沈樽放下笔,向她伸出手。孙艾会意,合上书放回原位,快步上前。

“在画什……”话音戛然而止,她望着案头铺开的素绢,呼吸都滞住了。画中女子站在书架前,眉眼低垂,神情专注,手中书卷半卷,发上饰物都与她分毫不差。

她悬在画纸上方的指尖迟迟不敢落下,仿佛一触碰便会惊扰了画中的人。
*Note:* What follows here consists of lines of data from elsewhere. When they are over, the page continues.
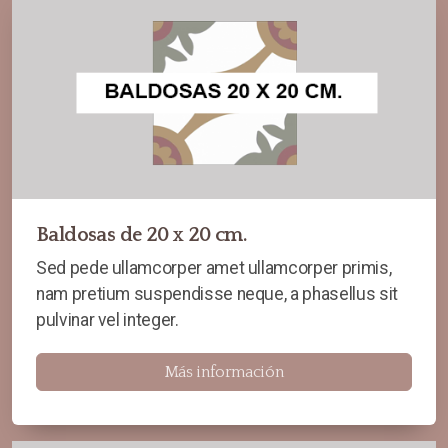
Baldosas de 20 x 20 cm.
Sed pede ullamcorper amet ullamcorper primis,
nam pretium suspendisse neque, a phasellus sit
pulvinar vel integer.
Más información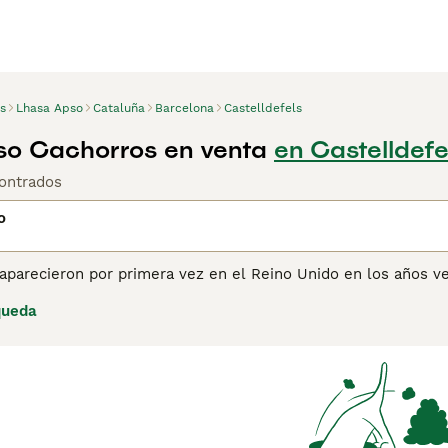
s
Lhasa Apso
Cataluña
Barcelona
Castelldefels
so Cachorros en venta
en Castelldefe
ontrados
o
aparecieron por primera vez en el Reino Unido en los años ve
uropa. El Lhasa Apso tiene una historia fascinante, habiendo 
queda
les. Hoy, el Lhasa Apso sigue siendo un firme favorito entre 
a buena razón: los perros de raza Lhasa Apso son consisten
ina de consejos de compra de Lhasa Apso
para obtener inform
目光顺着流畅的线条游走,从眉梢到眼角,每一笔都似带着鲜活灵动。

“怎么画得这么好?”她声音中带着倾慕,“便是顾恺之复生,怕也要叹一声自愧不如了。”

沈樽被夸得耳尖已泛起薄红,指腹无意识摩挲着绢纸边缘,喉结轻动:“你的神韵,原不是笔墨能尽数描摹的。”说话间,凝在她脸上的目光,始终灼灼。

孙艾听着,眼中满是崇拜地看向他,却惊得他匆忙收了视线,低头重又执笔。

孙艾的注意力,及时被他手上的动作带回画绢上,未曾留意到他早已红透的两颊。只见他在画旁写下:书中虽有千般趣,不及卿卿一笑春。

“登徒子!”孙艾佯嗔薄怒,抬手便要去抢那管笔将题字涂抹,沈樽却仗着自己身高臂长,将毛笔伸得远远的。

孙艾贴近尝试够了几次,却始终触碰不到,反而逼近的距离让沈樽笑得越发肆意,无奈之下,她将画绢卷起,塞到他怀里。“无赖,这画你收好,若是让旁人见了,我可真恼了。”

沈樽将笔搁在笔山,把画卷轻轻放在椅上。孙艾还未怪他粗心,已被他揽进带着墨香的怀里。微凉的指尖替她别开颊边碎发,指腹轻轻蹭过她发烫的耳垂,耳坠轻响,酥痒得她往他颈窝里缩了缩。

鼻尖萦绕着他身上清浅的熏香,孙艾心跳乱了节拍,指尖无意识攥住他衣襟。沈樽呼吸渐沉,原本温和的眼底,慢慢漾开浅淡灼热的光。

他缓缓收紧手臂,将她更贴近自己,声音低哑得近乎呢喃:“别闹……”

孙艾一怔,还没来得及反应,他的吻已落在眉心。

夕阳彻底沉落,月光漫过窗棂,将两人身影轻轻叠在一起。殿内安静得只剩下彼此的呼吸,与窗外隐约的风声。方才的嬉闹早已化作缠绵温存,在眼底眉间,悄悄流淌。

一地珠翠散乱,一室温情落满。

然而次日,一道圣旨却突然打断了两人新婚燕尔的甜蜜。

沈樽手捧绣有祥云的蚕丝锦缎,将上面每一个字读了又读。即日起,太子监国,四品以下除授、斩首以下处决,皆由太子定夺。

胸中翻涌着欲要大展拳脚的豪情,案头的铜镜映出他意气风发的面容,可转眼瞥见旁边的一双红烛,欢欣又骤然凝成酸涩,恍惚看见孙艾独自守空房的模样。

恰巧此时,孙艾眉眼带笑,携花而入,一见他神色郁郁,忙将花交给宫人,上前轻轻搭住他的手臂:“大喜之事,何故愁眉不展?”

沈樽将圣旨仔细卷好,供在案上,伸手将她揽进怀里,音量不高,带着几分涩意:“往后陪你的时日,会少很多。”

她抬眸望他,眼神清亮坦荡:“殿下是储君,理应如此。”

沈樽一怔,他以为她会失落,会不舍,但她没有。

他低头,鼻尖蹭过她的发顶,声音轻得像耳语:“可我……舍不得。”

孙艾脸颊微烫,轻轻推了他一下,示意殿内还有人。可宫人们早已垂眸屏息,退得远远的。

她眼波微微一转,带着一点狡黠与不舍,凑近他耳边,轻声道:“殿下只管去忙国事。你欠我的时光,晚间再一并偿还。”

一句话说得沈樽心口猛地一烫,呼吸都沉了几分。他低头看着她泛红的耳尖,眼底笑意渐深,却又藏着化不开的灼热。

夜色漫进殿内,帷幔轻垂。这一夜,他格外珍重与温柔。像是在诉说着所有不舍、亏欠与眷恋。